Levamos Kat para fazer um tratamento nos Estados Unidos. Na volta, a matriculamos na escola e na natação. Os seis meses dos médicos se passaram, e ela estava ótima. Optamos por não falar sobre o HIV com ela. Dizíamos que os remédios eram vitaminas e decidimos levá-la em nossas viagens de barco. Em 1997, demos a volta ao mundo com nossa princesa a bordo. Ela escalou montanhas e vulcões, mergulhou em alto-mar, nadou com golfinhos. Quando Robert morreu, em 2002, não perguntou o motivo. Aos 12 anos, ela pegou caxumba e se revoltou. Questionou por que, mesmo tomando tantas "vitaminas" ficava doente com frequência. Aí contei a verdade: os pais tinham morrido em decorrência do HIV e ela era portadora do vírus. Kat quis saber se ia morrer também. Falei que não sabia e que morríamos de tantas causas. Foi o momento mais difícil da minha vida: choramos juntas até o dia clarear.

Aos 13 anos, minha princesa teve bronquite. Num sábado, me pediu para pintar um quadro. Quando terminou, me entregou e disse: "Este é meu coração. Estou deixando para você lembrar sempre de mim". Não levei a brincadeira a sério. Achava que era passageiro. No outro dia, Kat foi internada com pneumonia em um hospital de São Paulo, às 20 horas. À meia-noite estava sedada. Na madrugada, recebemos no hospital a notícia de que não tinha resistido a duas paradas cardíacas. Eu não queria acreditar. "Como assim?", perguntei à médica que veio conversar.
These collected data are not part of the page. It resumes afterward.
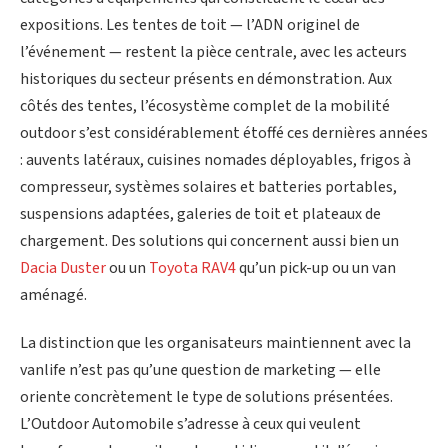
expositions. Les tentes de toit — l’ADN originel de
l’événement — restent la pièce centrale, avec les acteurs
historiques du secteur présents en démonstration. Aux
côtés des tentes, l’écosystème complet de la mobilité
outdoor s’est considérablement étoffé ces dernières années
: auvents latéraux, cuisines nomades déployables, frigos à
compresseur, systèmes solaires et batteries portables,
suspensions adaptées, galeries de toit et plateaux de
chargement. Des solutions qui concernent aussi bien un
Dacia Duster
ou un
Toyota RAV4
qu’un pick-up ou un van
aménagé.
La distinction que les organisateurs maintiennent avec la
vanlife n’est pas qu’une question de marketing — elle
oriente concrètement le type de solutions présentées.
L’Outdoor Automobile s’adresse à ceux qui veulent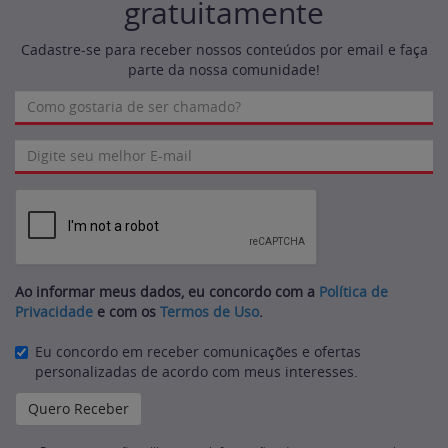
gratuitamente
Cadastre-se para receber nossos conteúdos por email e faça
parte da nossa comunidade!
Ao informar meus dados, eu concordo com a
Política de
Privacidade
e com os
Termos de Uso
.
Eu concordo em receber comunicações e ofertas
personalizadas de acordo com meus interesses.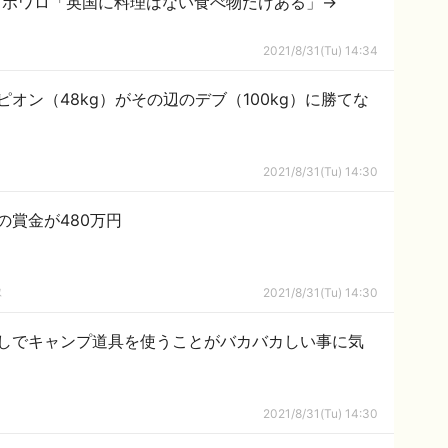
」ポワロ「英国に料理はない食べ物だけある」→
2021/8/31(Tu) 14:34
オン（48kg）がその辺のデブ（100kg）に勝てな
2021/8/31(Tu) 14:30
の賞金が480万円
隊
2021/8/31(Tu) 14:30
しでキャンプ道具を使うことがバカバカしい事に気
2021/8/31(Tu) 14:30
Foi uma facada no meu coração. Senti que o mundo havia parado, e eu também.

Kat me ensinou que temos de aproveitar intensamente as pessoas enquanto estão conosco. Com ela, voltei a ser menina. E aprendi a cuidar mais de mim: se eu ficasse doente, quem iria olhar por ela? Cada membro da família tirou uma lição dessa convivência, pois Kat tinha muita energia e nunca se colocou como vítima. Era forte. Ainda mando e-mails para o endereço dela. Podem me chamar de louca, não ligo. Certa vez, voltando de Miami, abri a janela do avião e pensei nela. Como gostava de voar! Naquela hora, passou uma estrela cadente. Não sou mística nem espírita, mas sei que era uma mensagem dela.